→ Exercise requirements
For the entries below, return every line from the top through the line with "Odata cu aparitia" exactly as it stands, omitting pictures.

↓↓↓

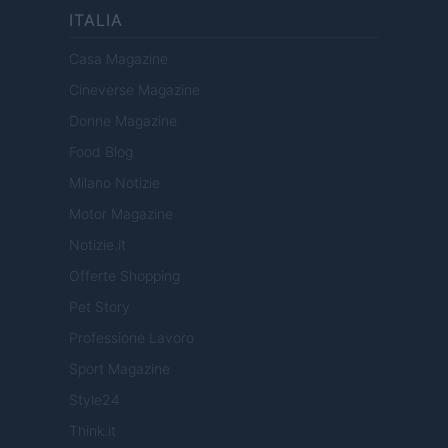
ITALIA
Casa Magazine
Cineverse Magazine
Donne Magazine
Food Blog
Milano Notizie
Motor Magazine
Notizie.it
Offerte Shopping
Pet Story
Professione Lavoro
Sport Magazine
Style24
Think.it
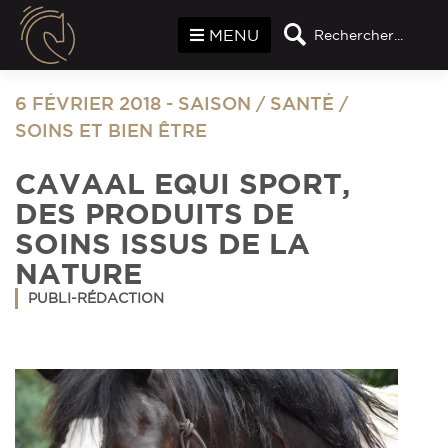
Panneau de gestion des cookies
MENU
Rechercher...
6 FÉVRIER 2018
-
SAISON
/
SANTÉ
/
SOINS ET BIEN ÊTRE
CAVAAL EQUI SPORT,
DES PRODUITS DE
SOINS ISSUS DE LA
NATURE
PUBLI-RÉDACTION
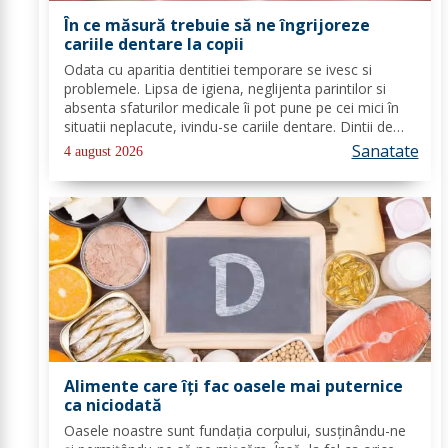
În ce măsură trebuie să ne îngrijoreze
cariile dentare la copii
Odata cu aparitia dentitiei temporare se ivesc si
problemele. Lipsa de igiena, neglijenta parintilor si
absenta sfaturilor medicale îi pot pune pe cei mici în
situatii neplacute, ivindu-se cariile dentare. Dintii de
lapte se pot caria asemenea celor permanenti,
Sanatate
4 august 2026
diferenta mare este ca structura...
Alimente care îți fac oasele mai puternice
ca niciodată
Oasele noastre sunt fundația corpului, susținându-ne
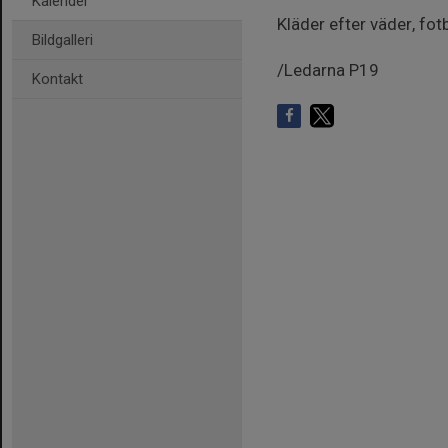
Kalender
Kläder efter väder, fot
Bildgalleri
/Ledarna P19
Kontakt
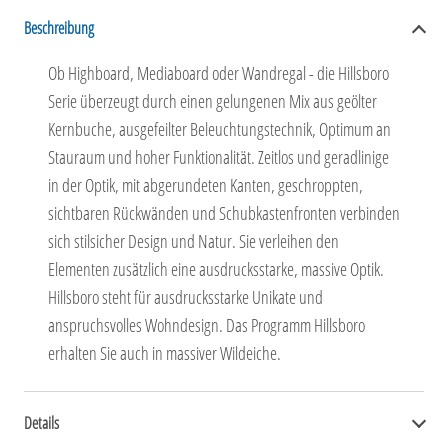
Beschreibung
Ob Highboard, Mediaboard oder Wandregal - die Hillsboro
Serie überzeugt durch einen gelungenen Mix aus geölter
Kernbuche, ausgefeilter Beleuchtungstechnik, Optimum an
Stauraum und hoher Funktionalität. Zeitlos und geradlinige
in der Optik, mit abgerundeten Kanten, geschroppten,
sichtbaren Rückwänden und Schubkastenfronten verbinden
sich stilsicher Design und Natur. Sie verleihen den
Elementen zusätzlich eine ausdrucksstarke, massive Optik.
Hillsboro steht für ausdrucksstarke Unikate und
anspruchsvolles Wohndesign. Das Programm Hillsboro
erhalten Sie auch in massiver Wildeiche.
Details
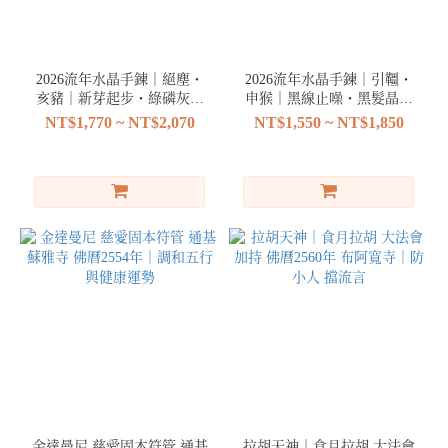
2026流年水晶手鍊｜絕塵・
2026流年水晶手鍊｜引韁・
亥豬｜新芽起步・綠磷灰石
申猴｜黑線止噪・黑髮晶與
與透輝石・進攻
藍紋瑪瑙・防守
NT$1,770 ~ NT$2,070
NT$1,550 ~ NT$1,850
金達曼尼 慈愛固本符管 通基
拉胡天神｜食月拉胡 大法會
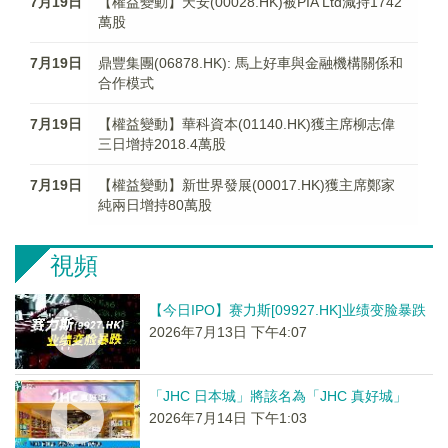
7月19日
【權益變動】天安(00028.HK)被PIA Ltd減持1742
萬股
7月19日
鼎豐集團(06878.HK): 馬上好車與金融機構關係和
合作模式
7月19日
【權益變動】華科資本(01140.HK)獲主席柳志偉
三日增持2018.4萬股
7月19日
【權益變動】新世界發展(00017.HK)獲主席鄭家
純兩日增持80萬股
視頻
【今日IPO】赛力斯[09927.HK]业绩变脸暴跌
2026年7月13日 下午4:07
「JHC 日本城」將該名為「JHC 真好城」
2026年7月14日 下午1:03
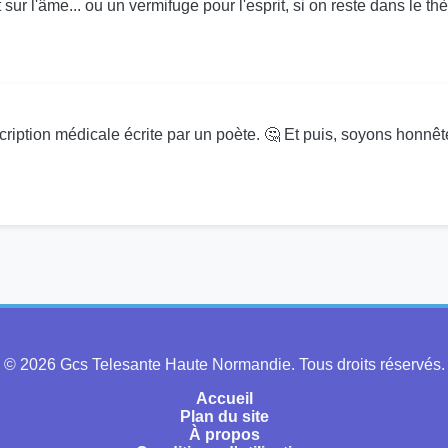
ur l'âme... ou un vermifuge pour l'esprit, si on reste dans le th
prescription médicale écrite par un poète. 🤔 Et puis, soyons ho
© 2026 Gcs Telesante Haute Normandie. Tous droits réservés.
Accueil
Plan du site
À propos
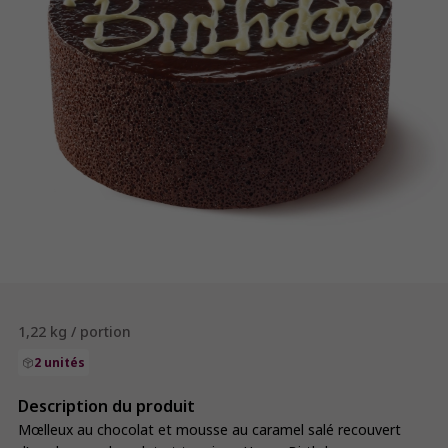
1,22 kg / portion
2 unités
Description du produit
Mœlleux au chocolat et mousse au caramel salé recouvert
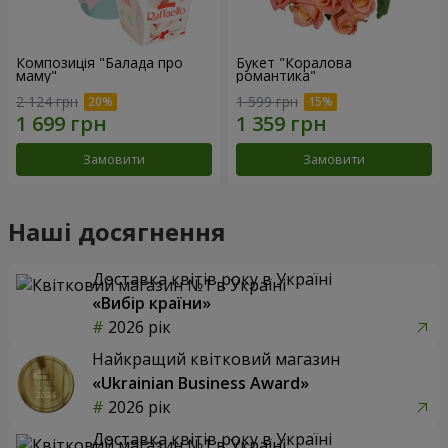
Композиція "Балада про
Букет "Коралова
маму"
романтика"
2 124 грн
1 599 грн
Замовити
Замовити
Наші досягнення
Доставка квітів року в Україні
«Вибір країни»
2026 рік
Найкращий квітковий магазин
«Ukrainian Business Award»
2026 рік
Доставка квітів року в Україні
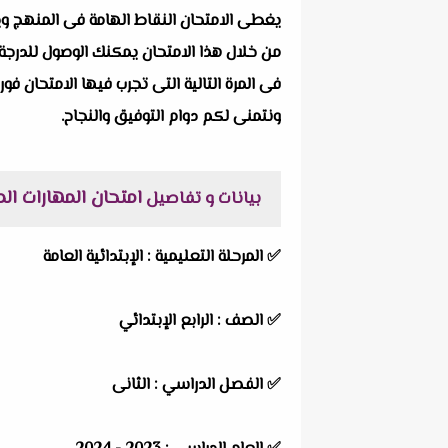
يغطى الامتحان النقاط الهامة فى المنهج ويرك
من خلال هذا الامتحان يمكنك الوصول للدرجة 
فى المرة التالية التى تجرب فيها الامتحان فور
ونتمنى لكم دوام التوفيق والنجاح.
امتحان المهارات المهنية
بيانات و تفاصيل
✅
المرحلة التعليمية :
الإبتدائية العامة
✅
الصف :
الرابع الإبتدائي
✅
الفصل الدراسي :
الثانى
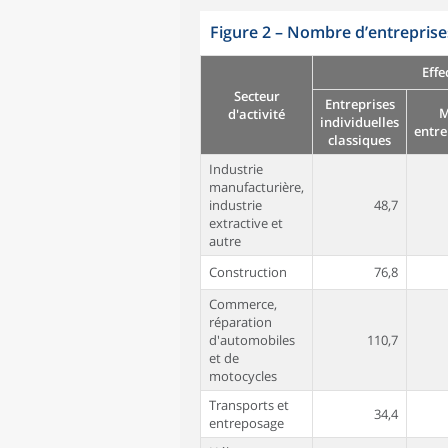
Figure 2 – Nombre d’entreprises
Effe
Secteur
Entreprises
M
d'activité
individuelles
entr
classiques
Industrie
manufacturière,
industrie
48,7
extractive et
autre
Construction
76,8
Commerce,
réparation
d'automobiles
110,7
et de
motocycles
Transports et
34,4
entreposage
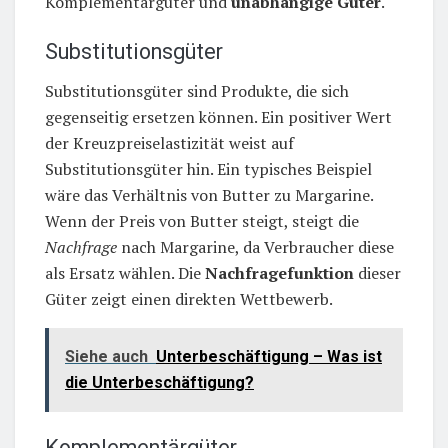
Komplementärgüter und
unabhängige Güter
.
Substitutionsgüter
Substitutionsgüter sind Produkte, die sich
gegenseitig ersetzen können. Ein positiver Wert
der Kreuzpreiselastizität weist auf
Substitutionsgüter hin. Ein typisches Beispiel
wäre das Verhältnis von Butter zu Margarine.
Wenn der Preis von Butter steigt, steigt die
Nachfrage
nach Margarine, da Verbraucher diese
als Ersatz wählen. Die
Nachfragefunktion
dieser
Güter zeigt einen direkten Wettbewerb.
Siehe auch
Unterbeschäftigung – Was ist
die Unterbeschäftigung?
Komplementärgüter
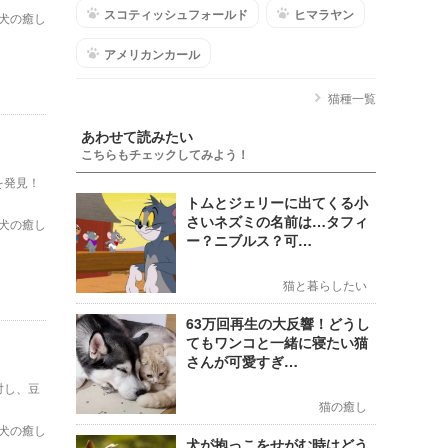
スコティッシュフォールド
ヒマラヤン
犬の癒し
アメリカンカール
猫種一覧
あわせて読みたい
こちらもチェックしてみよう！
を発見！
トムとジェリーに出てくる小
さいネズミの名前は…タフィ
犬の癒し
ー？ニブルス？可…
猫と暮らしたい
63万回再生の大反響！どうし
てもワンコと一緒に寝たい猫
さんが可愛すぎ…
対し、豆
猫の癒し
犬の癒し
犬が抱っこをせがむ時はどう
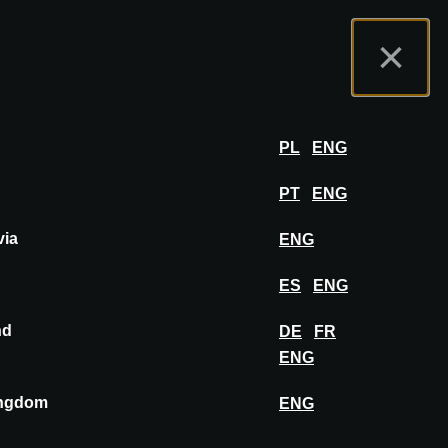
tal de Expositores
FAQ
Español
×
er
INICIAR SESIÓN
PL
ENG
PT
ENG
BUSCAR
via
ENG
ES
ENG
nd
DE
FR
SPAIN
ENG
Barcelona
Bilbao
ingdom
ENG
Madrid
Valencia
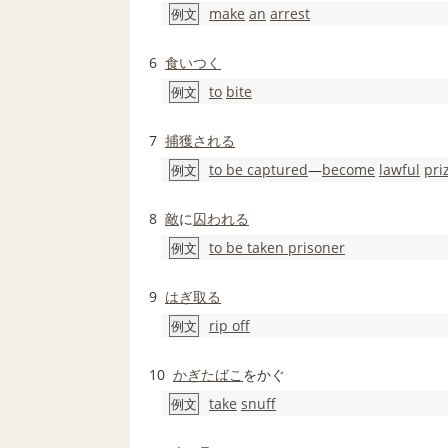
make
an
arrest
例文
6
食いつく
to
bite
例文
7
捕獲
される
to be captured
―
become
lawful
pri
例文
8
敵
に
囚われる
to be taken prisoner
例文
9
はぎ取る
rip off
例文
10
かぎたばこ
をかぐ
take
snuff
例文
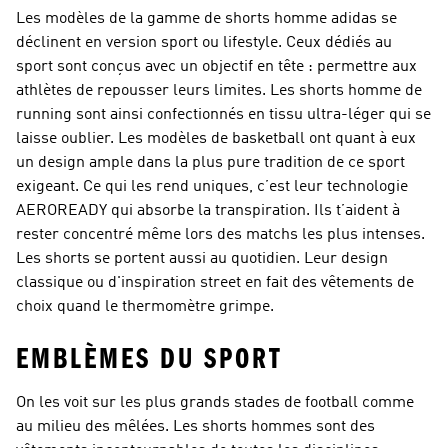
Les modèles de la gamme de shorts homme adidas se
déclinent en version sport ou lifestyle. Ceux dédiés au
sport sont conçus avec un objectif en tête : permettre aux
athlètes de repousser leurs limites. Les shorts homme de
running sont ainsi confectionnés en tissu ultra-léger qui se
laisse oublier. Les modèles de basketball ont quant à eux
un design ample dans la plus pure tradition de ce sport
exigeant. Ce qui les rend uniques, c’est leur technologie
AEROREADY qui absorbe la transpiration. Ils t’aident à
rester concentré même lors des matchs les plus intenses.
Les shorts se portent aussi au quotidien. Leur design
classique ou d'inspiration street en fait des vêtements de
choix quand le thermomètre grimpe.
EMBLÈMES DU SPORT
On les voit sur les plus grands stades de football comme
au milieu des mêlées. Les shorts hommes sont des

↑↑↑

→ Task result
ITALIA
Casa Magazine
Cineverse Magazine
Donne Magazine
Food Blog
Milano Notizie
Motor Magazine
Notizie.it
Offerte Shopping
Pet Story
Professione Lavoro
Sport Magazine
Style24
Think.it
Panneau de gestion des cookies
MENU
Rechercher...
6 FÉVRIER 2018
-
SAISON
/
SANTÉ
/
SOINS ET BIEN ÊTRE
CAVAAL EQUI SPORT,
DES PRODUITS DE
SOINS ISSUS DE LA
NATURE
PUBLI-RÉDACTION
În ce măsură trebuie să ne îngrijoreze
cariile dentare la copii
Odata cu aparitia dentitiei temporare se ivesc si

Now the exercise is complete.